The Australian Cattle Dog can find itself at risk for several health concerns, most of which are genetic. Therefore, it can be very beneficial to order a dog DNA test to determine disease risk for these dogs.
Like many other breeds, the Australian Cattle Dog should be monitored for hip and elbow dysplasia. Australian Cattle Dogs are also at risk for deafness, as well as progressive retinal atrophy, which can cause loss of vision and eventual blindness.
Osteochondritis Dissecans (OCD) is a disease that results in abnormal cartilage development, painful inflammation, and the loss of mobility in the legs. OCD can be a problem in Australian Cattle Dogs, and providing a healthy and balanced diet that is lower in calcium can help to reduce the risks of this condition. Owners should consult an experienced veterinarian familiar with the breed to be made aware of this and other conditions that can occur in Australian Cattle Dogs, and some preventive measures that can be taken.

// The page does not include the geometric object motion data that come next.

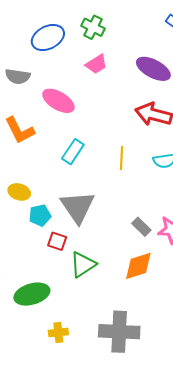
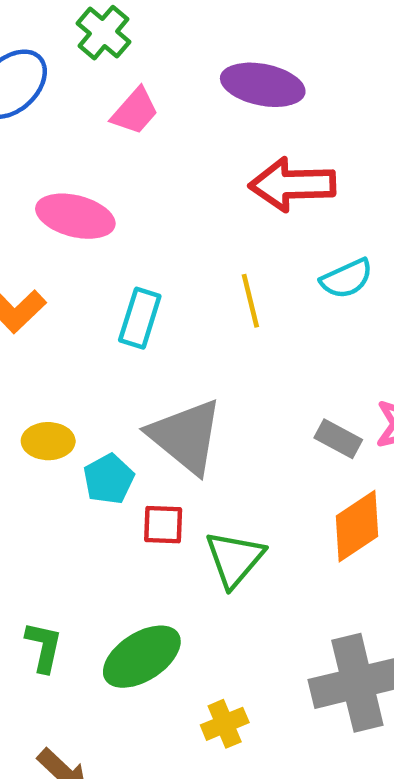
green cross: (93, 27) -> (104, 33), turned 30

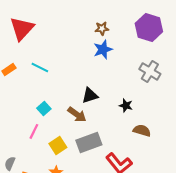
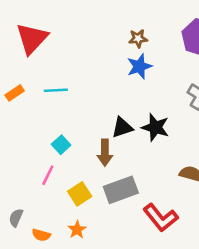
cyan line: (40, 67) -> (56, 90), turned -30
black star: (126, 105) -> (155, 127), moved, size x1.5
brown arrow: (77, 114) -> (105, 153), turned 54

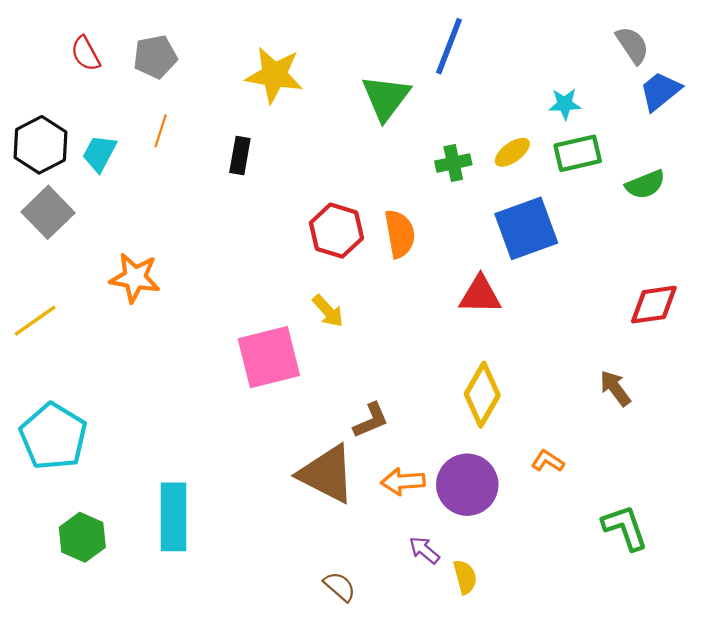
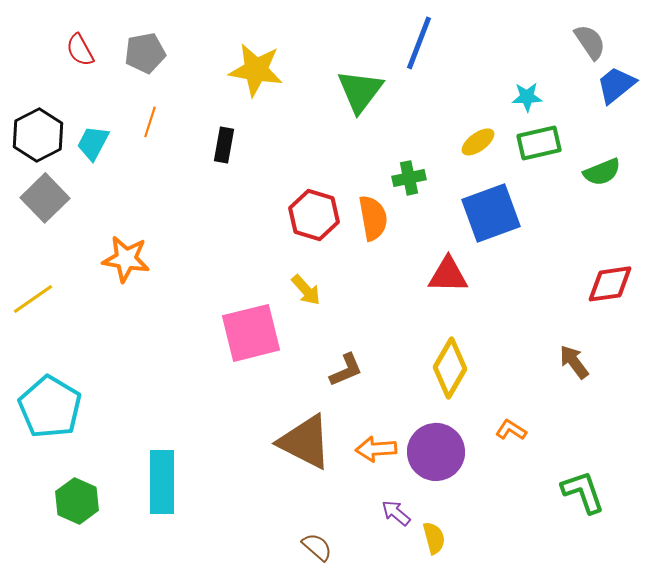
green cross: (453, 163) -> (409, 178), moved
brown L-shape: (371, 420) -> (346, 370), moved

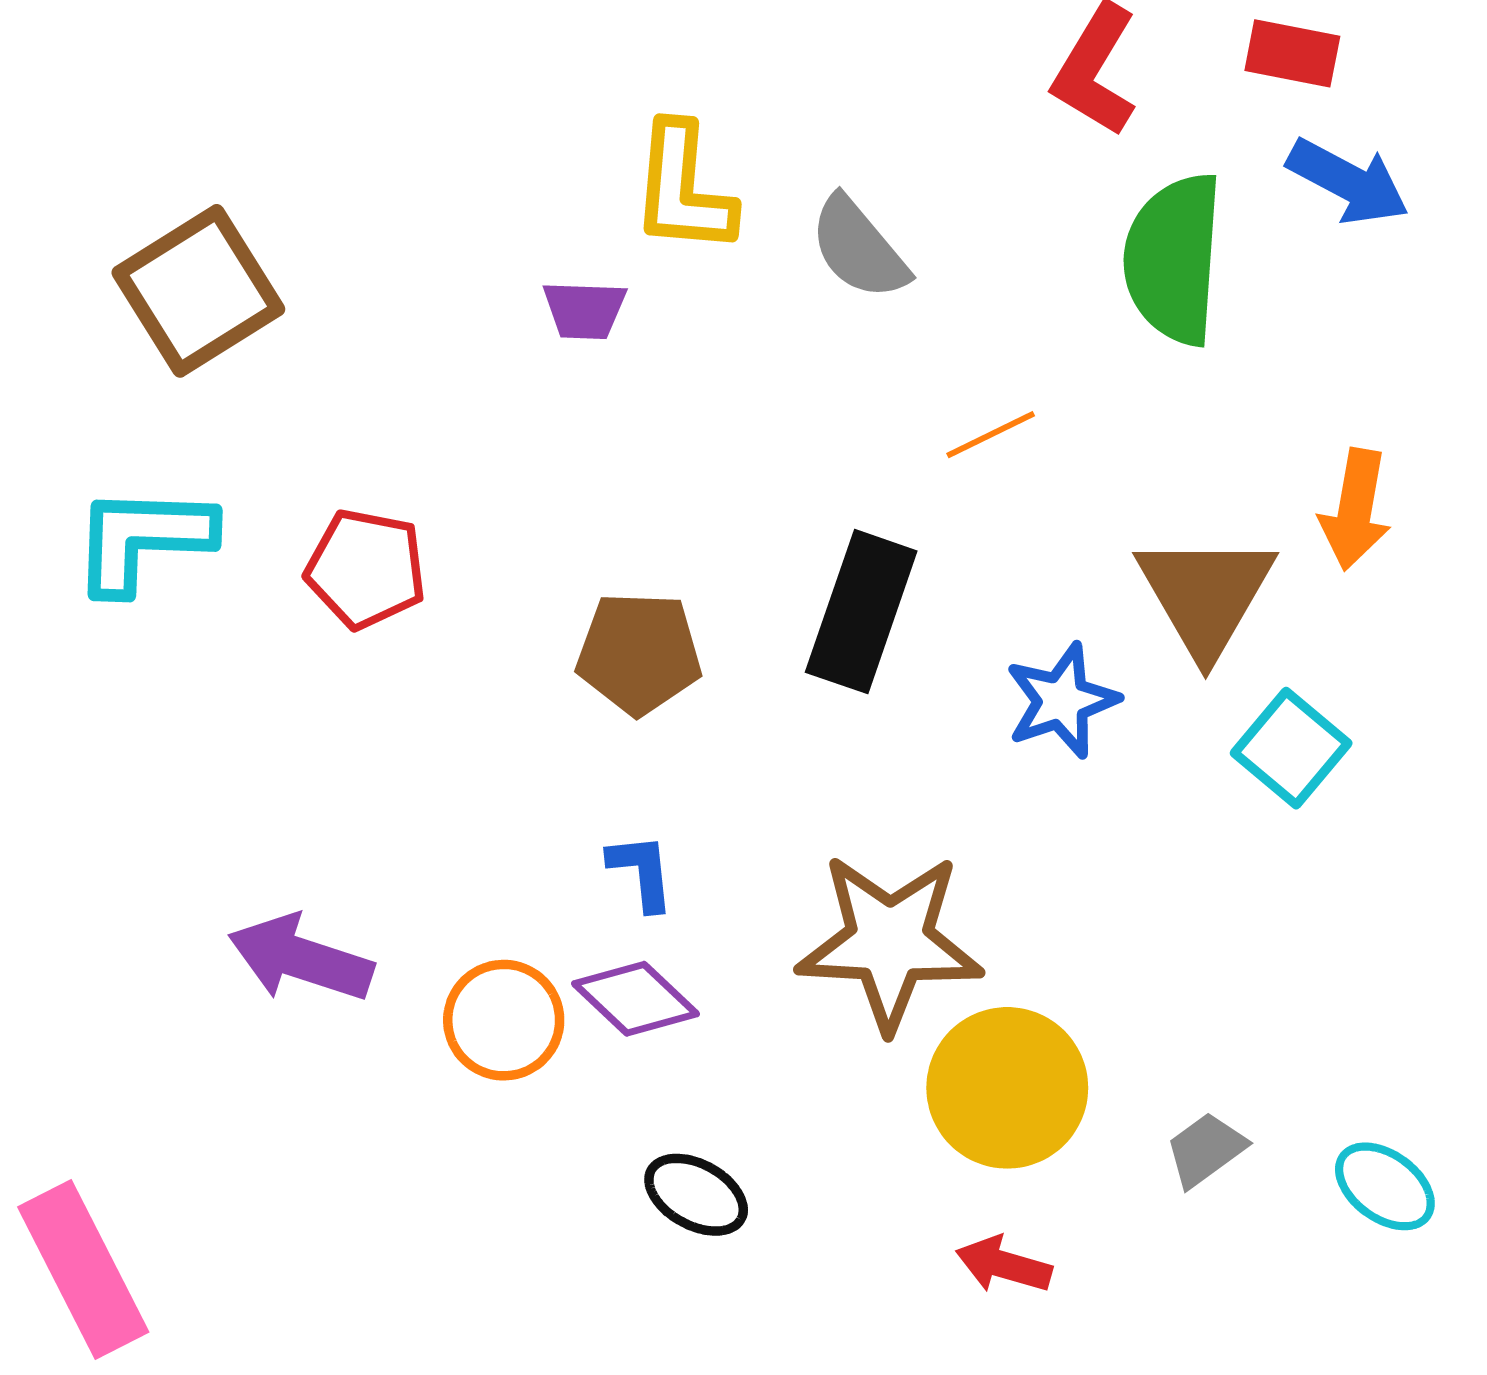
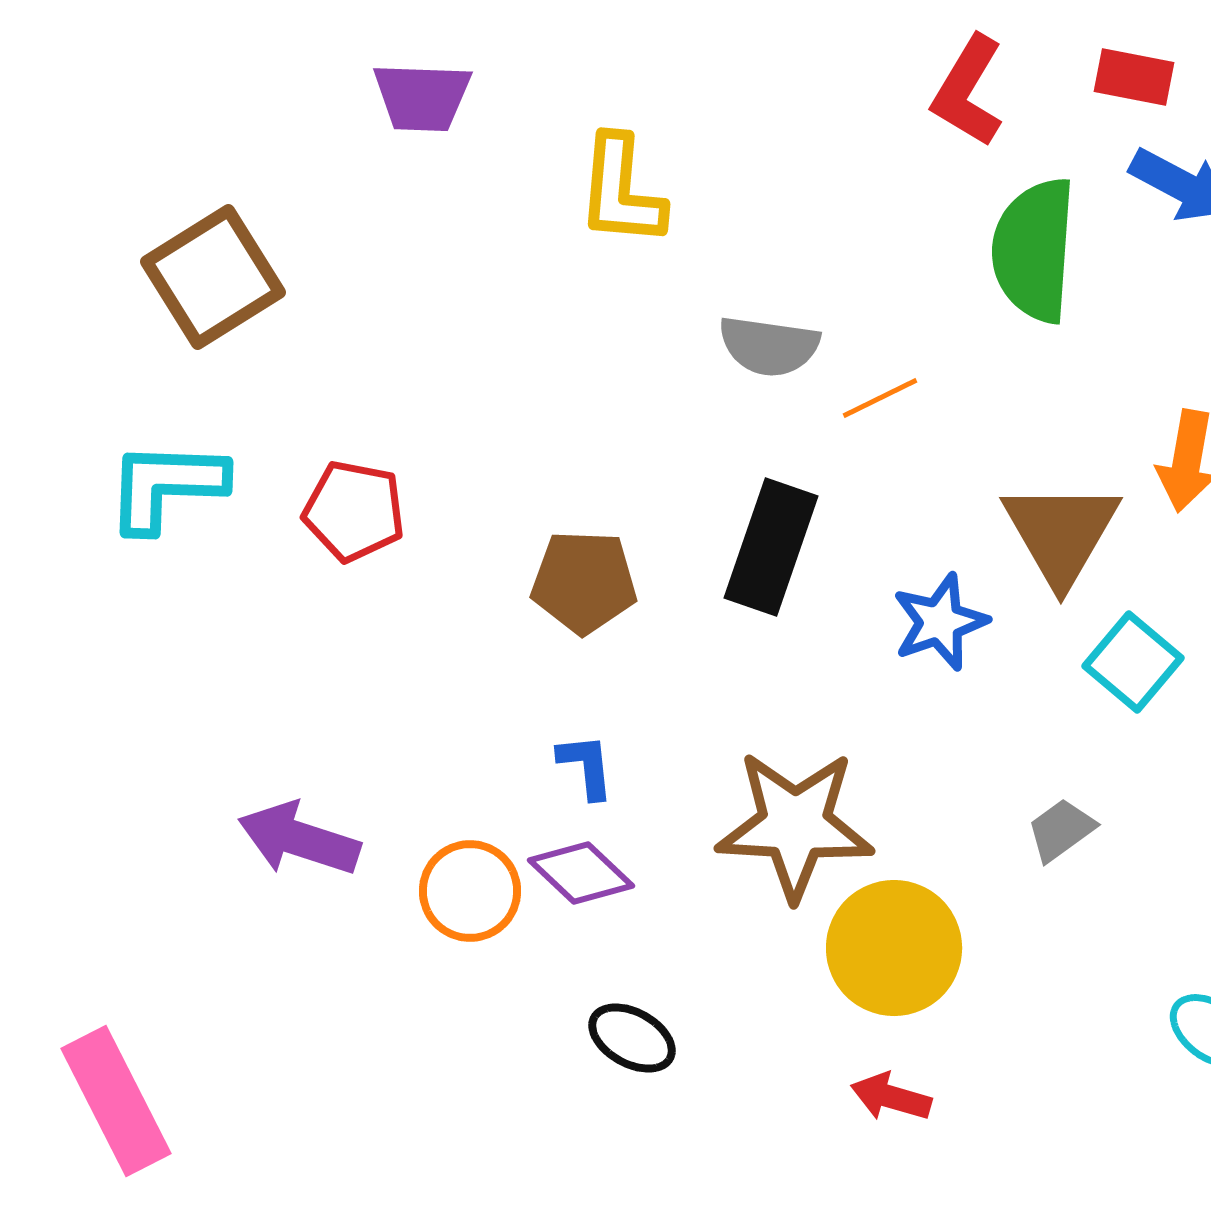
gray semicircle: (859, 248) -> (769, 346), moved, turned -42
purple trapezoid: (584, 310) -> (422, 97), moved, size x1.4
gray trapezoid: (1206, 1150) -> (1061, 830), moved

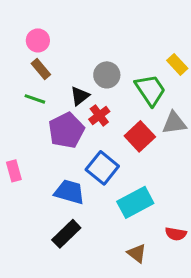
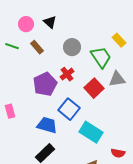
brown rectangle: (41, 69) -> (37, 47), moved
black triangle: (80, 96) -> (50, 22), moved, turned -40
green line: (35, 99) -> (12, 46), moved
cyan rectangle: (135, 202) -> (91, 132), turned 60

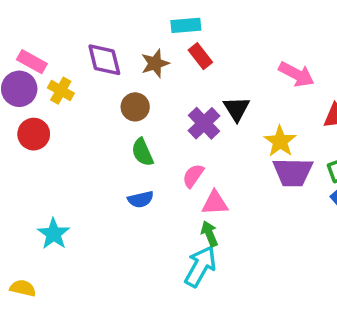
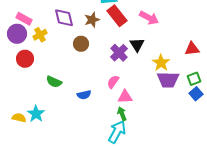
red rectangle: (200, 56) -> (117, 16), size x1.5
pink arrow: (296, 74) -> (149, 18), moved
yellow cross: (61, 91) -> (40, 35), turned 32
green semicircle: (142, 152) -> (54, 82), moved, turned -42
yellow semicircle: (23, 288) -> (19, 118), moved

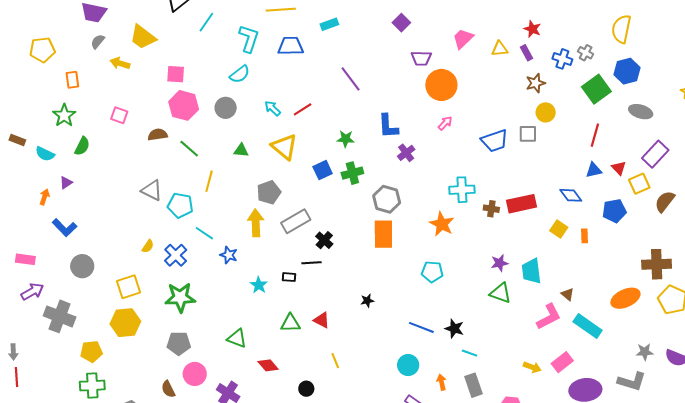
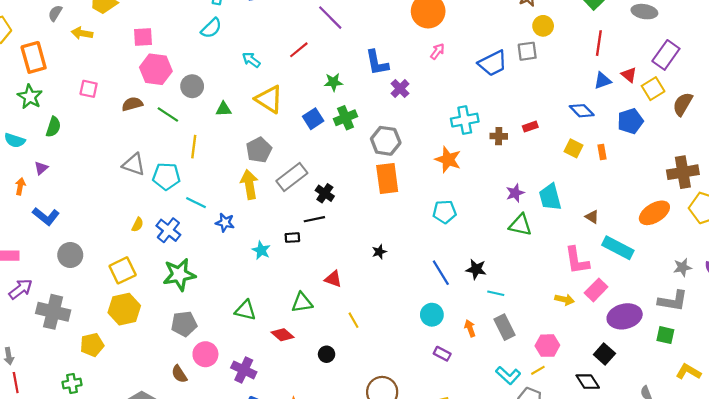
orange rectangle: (72, 80) -> (34, 57), size x1.6
gray circle: (226, 108) -> (192, 86), moved
red line: (303, 109) -> (299, 50), moved
red rectangle: (522, 204) -> (530, 127), size x0.5
pink L-shape: (549, 317) -> (577, 260), moved, turned 116
green triangle: (290, 323) -> (302, 303), moved
blue line: (421, 327) -> (441, 273), turned 45
green cross: (92, 386) -> (72, 384), moved, size x0.7

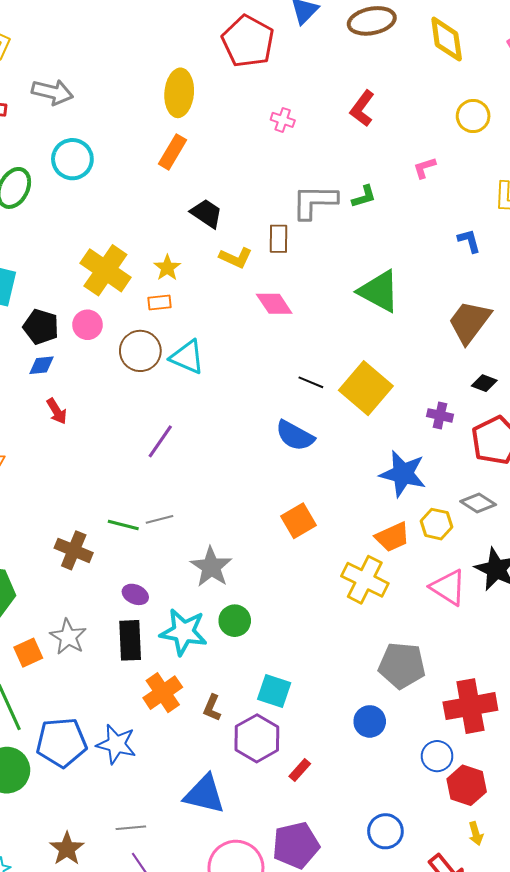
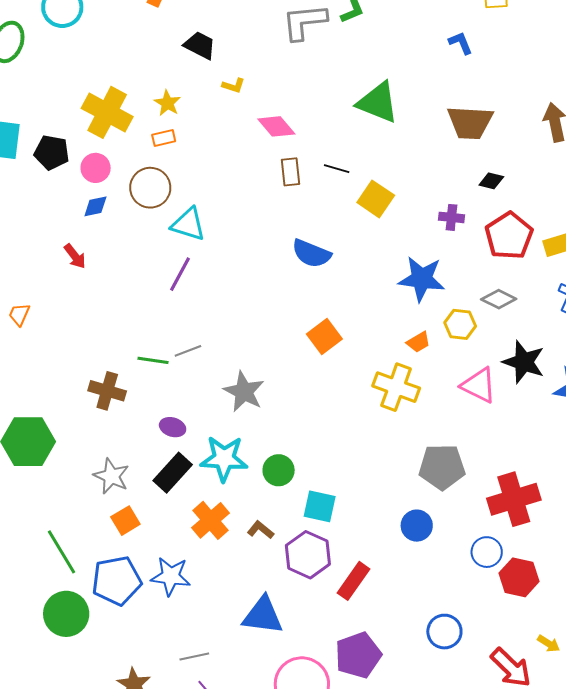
brown rectangle: (279, 239) -> (290, 172), moved
yellow L-shape: (236, 258) -> (233, 86), size x0.7
brown trapezoid: (470, 322) -> (470, 122), turned -117
black pentagon: (41, 327) -> (52, 153), moved
cyan triangle: (187, 357) -> (188, 224), moved
blue diamond: (42, 365) -> (95, 206), moved
black line: (311, 382) -> (337, 169), moved
yellow square: (366, 388) -> (376, 199), size x0.7
orange trapezoid: (392, 537) -> (418, 342), size x0.7
green circle: (235, 621) -> (279, 470), moved
black rectangle: (130, 640) -> (173, 473), turned 51
orange square: (28, 653) -> (125, 521), moved
brown L-shape: (212, 708) -> (260, 530), turned 112
red rectangle: (300, 770) -> (354, 581), size x1.6
yellow arrow: (476, 834) -> (549, 644), moved, turned -35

Other conditions that can occasionally affect Australian Cattle dogs include the inherited bleeding disorder known as Von Willebrand’s Disease (vWD), Persistent pupillary membrane (PPM), cataracts, and lens luxation. Owners of Australian Cattle Dogs should keep an eye out for any signs of pain or abnormal behavior in the breed, and should have regular checkups conducted to monitor the dog’s eyes, ears, hips, elbows, and legs.